The property had been logged in 1988, Peterman said. By the time he and his wife bought it, the property had experienced 20 years of “benign neglect.”
During that period, the previous owner had done nothing with the land, Peterman said, which “is great, if it’s all wonderful things you want.”
In this case, the land was covered in invasive species, he said. He and his wife set a primary goal to restore habitat on the land. Since purchasing the property, they have pursued that goal.
They also have a goal to raise timber, Peterman said, but that’s on a rolling “120-year cycle starting in 10 years.”
“We’re here to learn about the resources that are available,” said Pam Hewitt, a property owner in the Pleasant Valley area outside Sweet Home. She attended the workshops with her husband, Bo. “We’ve been wanting to understand how to do stream and restoration projects.”

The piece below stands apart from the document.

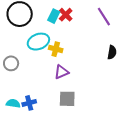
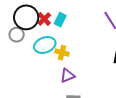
red cross: (66, 15) -> (44, 19), moved
gray circle: (11, 63) -> (17, 35), moved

Their property is a mix of more than 100 acres of forest, agricultural and pasture land.
“It’s balancing the use to optimize our financial benefit, to improve water quality, habitat and soil quality,” she said. “We want to really understand how to do carbon sequestration.”
Specifically, they would like to reduce their carbon footprint and produce their own food, she said. Local food production will be key in the future as the use of fossil fuels is reduced.
The Hewitts are also interested in “silvipasture,” a method of tree planting in a pasture that improves pasture management and quality, she said.
The potential conservation and habitat projects a property may pursue, said Mike Vernon, the education coordinator with the South Santiam Watershed Council, “is really tailored to what their goals are.”
His organization’s purpose is to help them refine their goals and connect them to the resources to accomplish them, Vernon said. The lands are all connected, and improvements offer large-scale benefits for neighbors as well as the land.
This was the second property owner workshop in the South Santiam Watershed, he said. He anticipates that the South Santiam Watershed Council work with the Calapooia Watershed Council on another workshop in the future.